Territorial authority of New Zealand

Far North District Council (abbr. FNDC; Māori: Te Kaunihera o Te Hiku o te Ika) is the territorial authority for the Far North District of New Zealand. It serves as the district's local government alongside the Northland Regional Council as the regional council. The current entity has existed since 1989, prior to which local government in the area was split between six local authorities.

The governing body of the council has 11 councillors and is chaired by the mayor of the Far North (currently Moko Tepania since October 2022). There also three community boards.

==History==

The council was formed in 1989, replacing the Bay of Islands County Council, Kaikohe Borough Council (1947–1989), Kaitaia Borough Council (1922–1989), Hokianga County Council, Mangonui County Council and Whangaroa County Council (1876–1989).

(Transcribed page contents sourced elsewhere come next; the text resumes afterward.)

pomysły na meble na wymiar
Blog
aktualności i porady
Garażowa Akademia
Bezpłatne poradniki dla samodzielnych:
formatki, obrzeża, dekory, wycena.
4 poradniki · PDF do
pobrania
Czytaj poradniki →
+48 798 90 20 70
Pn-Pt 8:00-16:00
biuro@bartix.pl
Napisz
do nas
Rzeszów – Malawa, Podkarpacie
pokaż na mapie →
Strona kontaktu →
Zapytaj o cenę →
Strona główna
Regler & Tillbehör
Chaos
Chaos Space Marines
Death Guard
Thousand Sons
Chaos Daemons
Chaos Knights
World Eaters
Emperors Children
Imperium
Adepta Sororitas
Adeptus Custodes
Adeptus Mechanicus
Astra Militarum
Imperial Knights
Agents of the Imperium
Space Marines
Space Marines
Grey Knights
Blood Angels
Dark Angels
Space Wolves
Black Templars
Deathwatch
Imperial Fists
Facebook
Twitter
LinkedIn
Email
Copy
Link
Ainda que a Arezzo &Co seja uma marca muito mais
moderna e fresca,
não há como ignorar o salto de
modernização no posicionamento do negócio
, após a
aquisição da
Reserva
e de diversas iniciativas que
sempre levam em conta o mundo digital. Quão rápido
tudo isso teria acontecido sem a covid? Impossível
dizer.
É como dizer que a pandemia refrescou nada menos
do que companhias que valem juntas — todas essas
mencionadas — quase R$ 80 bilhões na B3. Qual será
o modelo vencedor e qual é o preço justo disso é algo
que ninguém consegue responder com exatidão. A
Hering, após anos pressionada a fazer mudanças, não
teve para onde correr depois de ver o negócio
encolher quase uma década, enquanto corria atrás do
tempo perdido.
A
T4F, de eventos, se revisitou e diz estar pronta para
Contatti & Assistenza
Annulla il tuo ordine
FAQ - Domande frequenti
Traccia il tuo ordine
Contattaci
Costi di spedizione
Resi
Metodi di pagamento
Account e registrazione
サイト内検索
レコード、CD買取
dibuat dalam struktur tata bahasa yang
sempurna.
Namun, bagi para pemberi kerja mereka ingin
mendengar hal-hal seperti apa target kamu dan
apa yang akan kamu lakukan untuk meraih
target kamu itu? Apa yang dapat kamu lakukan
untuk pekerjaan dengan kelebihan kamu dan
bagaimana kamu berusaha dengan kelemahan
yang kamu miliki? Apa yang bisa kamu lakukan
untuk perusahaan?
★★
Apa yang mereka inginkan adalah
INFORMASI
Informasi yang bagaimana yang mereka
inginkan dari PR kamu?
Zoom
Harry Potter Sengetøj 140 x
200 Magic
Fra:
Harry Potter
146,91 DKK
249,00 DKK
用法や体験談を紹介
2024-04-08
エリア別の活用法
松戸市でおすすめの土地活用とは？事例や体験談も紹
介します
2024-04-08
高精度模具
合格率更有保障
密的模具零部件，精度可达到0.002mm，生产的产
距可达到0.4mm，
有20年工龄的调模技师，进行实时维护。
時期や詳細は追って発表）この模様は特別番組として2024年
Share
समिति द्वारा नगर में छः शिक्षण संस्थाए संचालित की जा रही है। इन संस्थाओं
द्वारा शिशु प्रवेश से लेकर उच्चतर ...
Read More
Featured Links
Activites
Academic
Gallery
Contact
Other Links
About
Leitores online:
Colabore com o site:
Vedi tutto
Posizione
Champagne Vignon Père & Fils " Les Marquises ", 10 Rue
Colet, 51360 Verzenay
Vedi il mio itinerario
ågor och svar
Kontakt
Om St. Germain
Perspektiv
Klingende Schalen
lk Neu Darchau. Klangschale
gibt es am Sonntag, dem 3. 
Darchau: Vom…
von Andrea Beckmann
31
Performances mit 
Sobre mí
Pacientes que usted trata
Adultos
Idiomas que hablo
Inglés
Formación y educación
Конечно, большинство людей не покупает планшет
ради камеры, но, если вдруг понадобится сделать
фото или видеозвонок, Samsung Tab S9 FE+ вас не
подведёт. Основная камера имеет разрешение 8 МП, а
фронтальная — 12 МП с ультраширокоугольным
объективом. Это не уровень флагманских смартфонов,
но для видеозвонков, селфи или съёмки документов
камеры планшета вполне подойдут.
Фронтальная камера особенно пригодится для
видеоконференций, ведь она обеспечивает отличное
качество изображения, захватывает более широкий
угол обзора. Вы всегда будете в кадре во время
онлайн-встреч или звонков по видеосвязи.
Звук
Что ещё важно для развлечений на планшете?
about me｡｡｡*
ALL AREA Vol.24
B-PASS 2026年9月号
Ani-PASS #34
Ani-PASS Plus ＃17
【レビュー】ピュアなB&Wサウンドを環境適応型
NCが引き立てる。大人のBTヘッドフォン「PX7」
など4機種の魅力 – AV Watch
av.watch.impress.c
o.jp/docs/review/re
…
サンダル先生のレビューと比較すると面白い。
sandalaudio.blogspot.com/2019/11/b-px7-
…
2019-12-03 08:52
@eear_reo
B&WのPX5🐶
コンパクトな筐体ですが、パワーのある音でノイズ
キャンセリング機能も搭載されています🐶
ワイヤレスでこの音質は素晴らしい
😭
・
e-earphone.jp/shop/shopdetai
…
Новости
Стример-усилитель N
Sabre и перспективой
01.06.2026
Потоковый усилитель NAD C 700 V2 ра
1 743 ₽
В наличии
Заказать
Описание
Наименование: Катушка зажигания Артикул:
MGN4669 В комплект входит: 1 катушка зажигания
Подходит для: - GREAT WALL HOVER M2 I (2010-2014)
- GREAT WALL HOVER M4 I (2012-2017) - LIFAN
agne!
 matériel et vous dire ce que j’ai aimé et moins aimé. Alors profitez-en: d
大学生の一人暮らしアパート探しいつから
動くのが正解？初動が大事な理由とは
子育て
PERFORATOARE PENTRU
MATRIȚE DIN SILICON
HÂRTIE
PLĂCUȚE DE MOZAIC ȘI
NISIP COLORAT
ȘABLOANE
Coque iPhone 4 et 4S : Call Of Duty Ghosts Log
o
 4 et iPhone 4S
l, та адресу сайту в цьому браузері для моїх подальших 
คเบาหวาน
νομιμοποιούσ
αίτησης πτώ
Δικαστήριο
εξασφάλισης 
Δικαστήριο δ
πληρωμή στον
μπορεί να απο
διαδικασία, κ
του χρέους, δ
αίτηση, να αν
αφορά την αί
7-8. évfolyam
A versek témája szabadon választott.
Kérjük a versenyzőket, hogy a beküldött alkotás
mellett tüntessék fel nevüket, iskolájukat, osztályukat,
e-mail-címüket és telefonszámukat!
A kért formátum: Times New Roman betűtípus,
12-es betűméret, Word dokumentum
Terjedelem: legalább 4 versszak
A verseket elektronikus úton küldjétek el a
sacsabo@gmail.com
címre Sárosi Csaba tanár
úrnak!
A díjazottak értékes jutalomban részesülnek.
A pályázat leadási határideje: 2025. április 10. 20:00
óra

In 2020, the council had 384 staff, including 55 earning more than $100,000. According to the right-wing Taxpayers' Union think tank, residential rates averaged $2,428.
==Governing body==

=== Mayor ===

One mayor is elected at-large; they chair meetings of the governing body and act as the head of local government in the district.

===Current council===
The current members of the governing body of council are:

Far North District Council, 2025–2028
| Role | Portrait | Name | Affiliation |  | Ward |
|---|---|---|---|---|---|
| Mayor |  | Moko Tepania |  | Independent | Elected at-large |
| Deputy mayor |  | Chicky Rudkin |  | Independent | Ngā Tai o Tokerau |
| Councillor |  | Arohanui Allen |  | Independent | Ngā Tai o Tokerau |
| Councillor |  | Hilda Halkyard-Harawira |  | Independent | Ngā Tai o Tokerau |
| Councillor |  | Tāmati Rākena |  | Independent | Ngā Tai o Tokerau |
| Councillor |  | Ann Court |  | Your Voice Our Community | Bay of Islands-Whangaroa |
| Councillor |  | Davina Smolders |  | ACT Local | Bay of Islands-Whangaroa |
| Councillor |  | Kelly Stratford |  | Independent | Bay of Islands-Whangaroa |
| Councillor |  | Rachel Baucke |  | Independent | Te Hiku |
| Councillor |  | Felicity Foy |  | Independent | Te Hiku |
| Councillor |  | John Vujcich |  | Independent | Kaikohe-Hokianga |

== Community boards ==
The Far North District currently has 3 community boards, Bay of Islands-Whangaroa, Kaikohe-Hokianga and Te Hiku. Geographically they cover the entire district and are synonymous with the general ward boundaries.

=== Bay of Islands-Whangaroa ===
The Bay of Islands-Whangaroa Community Board has seven members representing six subdivisions: Kawakawa-Moerewa (1 member), Kerikeri (2 members), Paihia (1 member), Russell-Ōpua (1 member), Waipapa (1 member), and Whangaroa (1 member).

=== Kaikohe-Hokianga ===
The Kaikohe-Hokianga Community Board has 6 members representing 3 subdivisions: Kaikohe (3 members), North Hokianga (1 member), and South Hokianga (2 members).

=== Te Hiku ===
The Te Hiku Community Board has 6 members representing 4 subdivisions: Doubtless Bay (1 member), Kaitāia (3 members), North Cape (1 member), and Whatuwhiwhi (1 member).